• EXTRACTED RECORDS
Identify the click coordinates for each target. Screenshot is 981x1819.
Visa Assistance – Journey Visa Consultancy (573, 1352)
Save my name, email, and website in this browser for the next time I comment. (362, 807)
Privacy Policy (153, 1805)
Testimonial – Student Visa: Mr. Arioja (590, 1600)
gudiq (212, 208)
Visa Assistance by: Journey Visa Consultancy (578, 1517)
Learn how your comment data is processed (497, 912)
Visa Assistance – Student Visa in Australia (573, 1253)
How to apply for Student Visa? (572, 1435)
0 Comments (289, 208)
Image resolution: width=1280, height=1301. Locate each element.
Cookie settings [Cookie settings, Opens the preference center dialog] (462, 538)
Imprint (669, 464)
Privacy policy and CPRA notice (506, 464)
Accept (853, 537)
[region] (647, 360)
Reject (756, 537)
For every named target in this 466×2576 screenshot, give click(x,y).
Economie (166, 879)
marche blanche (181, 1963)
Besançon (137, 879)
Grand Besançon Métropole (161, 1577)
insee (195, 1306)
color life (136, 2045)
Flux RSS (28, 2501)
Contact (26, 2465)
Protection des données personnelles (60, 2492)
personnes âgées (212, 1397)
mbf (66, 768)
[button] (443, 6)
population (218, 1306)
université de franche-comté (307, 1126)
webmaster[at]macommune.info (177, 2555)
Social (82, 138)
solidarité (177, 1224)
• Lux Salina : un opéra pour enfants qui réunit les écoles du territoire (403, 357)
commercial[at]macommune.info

• ACTIVITY
Please output the line that contains "marche blanche (181, 1963)" and every line after it in the entries above, exactly, and nothing more.

• RESPONSE AREA
marche blanche (181, 1963)
Besançon (137, 879)
Grand Besançon Métropole (161, 1577)
insee (195, 1306)
color life (136, 2045)
Flux RSS (28, 2501)
Contact (26, 2465)
Protection des données personnelles (60, 2492)
personnes âgées (212, 1397)
mbf (66, 768)
[button] (443, 6)
population (218, 1306)
université de franche-comté (307, 1126)
webmaster[at]macommune.info (177, 2555)
Social (82, 138)
solidarité (177, 1224)
• Lux Salina : un opéra pour enfants qui réunit les écoles du territoire (403, 357)
commercial[at]macommune.info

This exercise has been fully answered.